Hearing aid sales rise 5.3% from 2011

David Kirkwood
April 20, 2012

Hearing aid manufacturers posted solid gains in unit sales during the first quarter of 2012, according to the Hearing Industries Association’s latest quarterly statistical report. Manufacturers reported total net U.S. sales of 724,128 hearing aids, 5.3% more than in the first quarter of 2011. The year-to-year gain was the largest for any first quarter since 2006.

While one strong quarter is no guarantee of a good year, if sales do continue to rise at this pace, 2012 will see the largest increase in unit sale since 2009. A 5.3% gain would lift the total market for the year above 2.9 million for the first time.

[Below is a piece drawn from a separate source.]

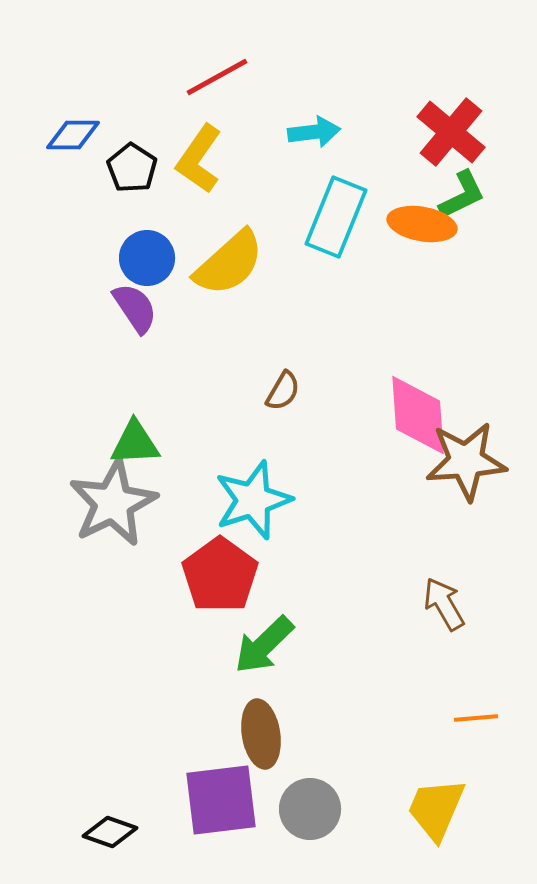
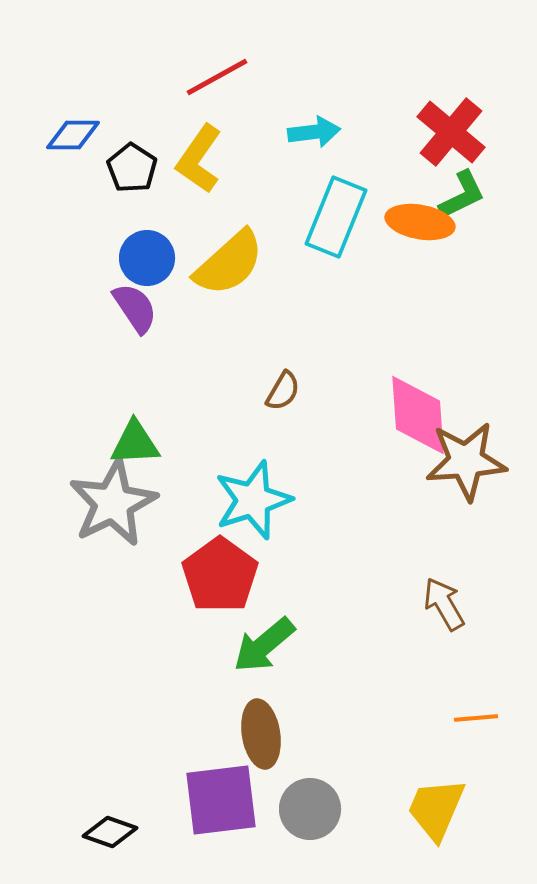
orange ellipse: moved 2 px left, 2 px up
green arrow: rotated 4 degrees clockwise
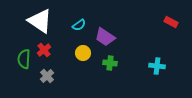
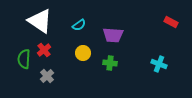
purple trapezoid: moved 8 px right, 2 px up; rotated 30 degrees counterclockwise
cyan cross: moved 2 px right, 2 px up; rotated 14 degrees clockwise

In most recent years, purchases by the federal government have increased faster than those by the private sector. However, in the first quarter of 2012, non-governmental audiologists and hearing instrument specialists purchased 581,856 units, 5.4% more than a year ago. Sales to the government, primarily the Department of Veterans Affairs (VA), rose by 4.8% to 142,272. Their purchases accounted for 19.6% of the total U.S. market.

 

BTE SHARE LEVELING OFF, BUT NOT RITEs

Last quarter saw an interruption and, possibly, the end of a long trend in which behind-the-ear (BTE) instruments rose from being less than 20% of the total hearing aid market to over 70%. For Q1 of 2012, the percentage of BTEs sold was slightly lower than it was in the equivalent period of the preceding year. In the first three months of 2012, 509,236 BTEs were sold, 70.3% of the total market. In the first quarter of 2011, BTEs accounted for 70.9% of all sales.

BTEs had a 71.7% market share in the fourth quarter of 2011, which may turn out to be the high-water mark for this style’s resurgence, which began about a decade ago with the introduction of mini-BTEs.

Another trend continued in the first quarter. The portion of BTE hearing aids with the receiver in the ear reached 63%, up from 59% a year ago. Only two years earlier, in the first quarter of 2009, most BTEs (58%) were of the traditional style, with the receiver in the hearing aid.